Another clip from my upcoming plugin

The following clip shows some of the different modes of my upcoming plugin, ValhallaShimmer:

A brief summary of what is going on:

  • The clip begins with harp recorded in a fairly echo free environment
  • At 0:24, the mix control on the plugin is set to about halfway. The plugin is currently producing a fairly large reverb sound.
  • At 0:48, the feedback control on the plugin is turned up. This results in a much longer reverb sound. It is kinda subtle in this context.
  • At 1:13, the Pitch Mode of the plugin is set to “single,” with the pitch shift set at +12 semitones. This produces the classic “shimmer” sound that I have talked about in earlier blog posts, and that featured heavily in Eno / Lanois productions and many classic U2 tracks.
  • At 1:38, the harp loop ends, and the “shimmer” reverb decays away. Notice that the reverb increases in pitch as it decays.

In the next few days, I’ll be going into more details about the upcoming plugin. For now, I’m burning the midnight oil in front of the compiler.

Feedback, anti-feedback, and complexity in time-varying systems

“For my birthday I got a humidifier and a dehumidifier.

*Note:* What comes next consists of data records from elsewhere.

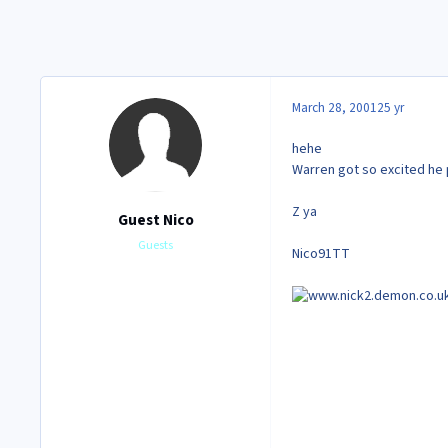
March 28, 2001
25 yr
hehe
Warren got so excited he 
Z ya
Guest Nico
Guests
Nico91TT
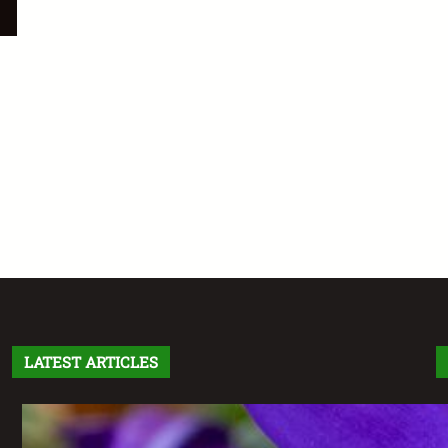
LATEST ARTICLES
Letter From the Editor: Without Fear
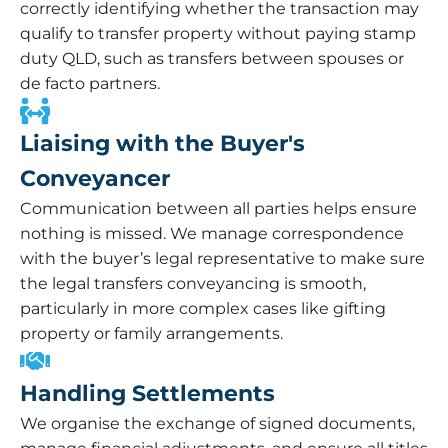
correctly identifying whether the transaction may
qualify to transfer property without paying stamp
duty QLD, such as transfers between spouses or
de facto partners.
Liaising with the Buyer's
Conveyancer
Communication between all parties helps ensure
nothing is missed. We manage correspondence
with the buyer’s legal representative to make sure
the legal transfers conveyancing is smooth,
particularly in more complex cases like gifting
property or family arrangements.
Handling Settlements
We organise the exchange of signed documents,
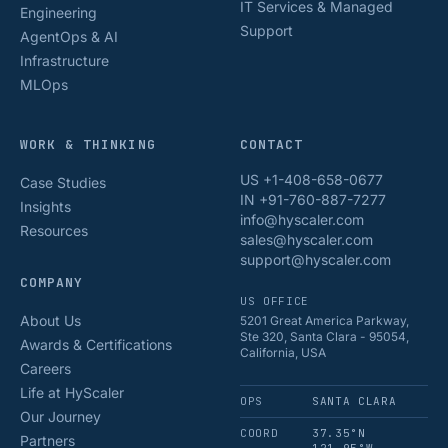
IT Services & Managed
Engineering
Support
AgentOps & AI
Infrastructure
MLOps
WORK & THINKING
CONTACT
US +1-408-658-0677
Case Studies
IN +91-760-887-7277
Insights
info@hyscaler.com
Resources
sales@hyscaler.com
support@hyscaler.com
COMPANY
US OFFICE
About Us
5201 Great America Parkway,
Ste 320, Santa Clara - 95054,
Awards & Certifications
California, USA
Careers
Life at HyScaler
OPS
SANTA CLARA
Our Journey
COORD
37.35°N
Partners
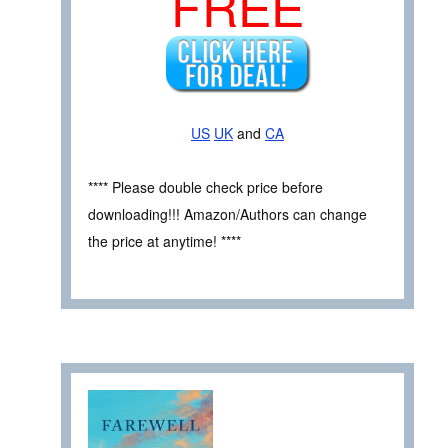
FREE
US
UK
and
CA
**** Please double check price before
downloading!!! Amazon/Authors can change
the price at anytime! ****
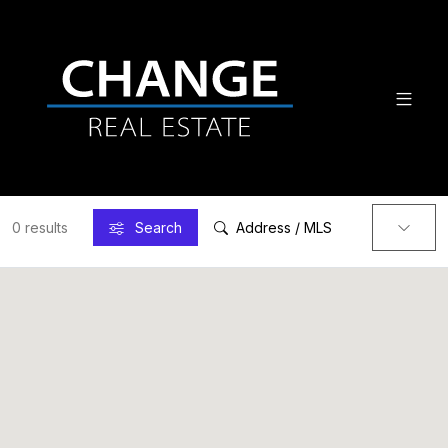
0 results
Search
Address / MLS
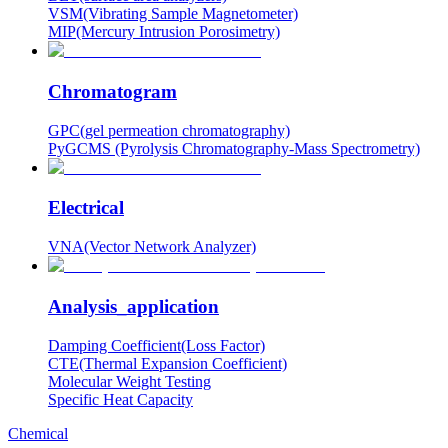
VSM(Vibrating Sample Magnetometer)
MIP(Mercury Intrusion Porosimetry)
Chromatogram
GPC(gel permeation chromatography)
PyGCMS (Pyrolysis Chromatography-Mass Spectrometry)
Electrical
VNA(Vector Network Analyzer)
Analysis_application
Damping Coefficient(Loss Factor)
CTE(Thermal Expansion Coefficient)
Molecular Weight Testing
Specific Heat Capacity
Chemical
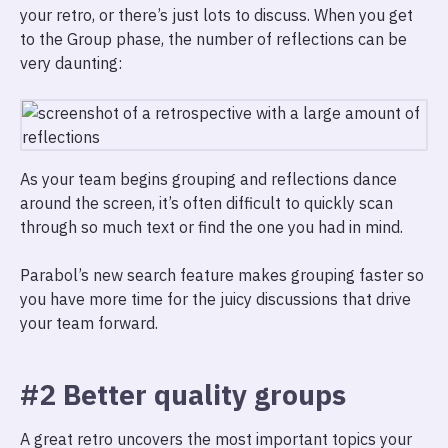
your retro, or there’s just lots to discuss. When you get
to the Group phase, the number of reflections can be
very daunting:
As your team begins grouping and reflections dance
around the screen, it’s often difficult to quickly scan
through so much text or find the one you had in mind.
Parabol’s new search feature makes grouping faster so
you have more time for the juicy discussions that drive
your team forward.
#2 Better quality groups
A great retro uncovers the most important topics your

I put them in the same room and let them fight it out.” – Stephen Wright

When I was researching the Eventide H910 Harmonizer, I found it curious that the box had controls for both feedback and something called “anti-feedback.” The service manual explains the anti-feedback control as follows:

Increasing clockwise rotation of the ANTI-FEEDBACK control progressively adds a small up and down frequency shift to the output signal, which serves to decrease the effect of room resonance peaks on the signal which ultimately re-arrives at the microphone.

In modern terms, I would call this a chorus effect, with a triangle wave modulator. Pretty simple. However, it is interesting to see how such a simple process can have a significant effect in a PA system – by turning on the Anti-Feedback control, you can increase the gain of a microphone being fed into the H910.

The idea of using a time-varying system, such as pitch shifting, delay modulation, or frequency shifting, to increase the maximum gain of a system before oscillation occurs, dates back many decades. In 1962, Manfred Schroeder (of digital reverb fame) published an article in the AES Journal about using frequency shifting as a method of increasing the gain of a PA system by up to 6 dB. A picture tells a thousand words, especially if it has a bunch of words attached to it:

Schroeder also discusses what happens if the gain is turned up beyond the feedback suppression limits of the frequency shifter:

For example, when using the frequency shifter, an excessive gain announces itself by a faint but easily recognizable “growl” or “chirp.” When this sound is heard, the operator decreases the gain by one or two decibels and the system continues to operate without the audience having heard any adverse effect.

This works well for gain increases up to a certain limit, but what happens when the gain is increased well beyond that point? The answer can be found in ValhallaFreqEcho. As the feedback gain is pushed beyond a certain level, the plugin will enter into a self-oscillating region, but one that has a huge amount of complexity. By controlling the shift frequency, delay, tone controls, and feedback gain, a variety of constantly evolving patterns can be produced. The overt goal of ValhallaFreqEcho is to get those chirps and growls that Schroeder described.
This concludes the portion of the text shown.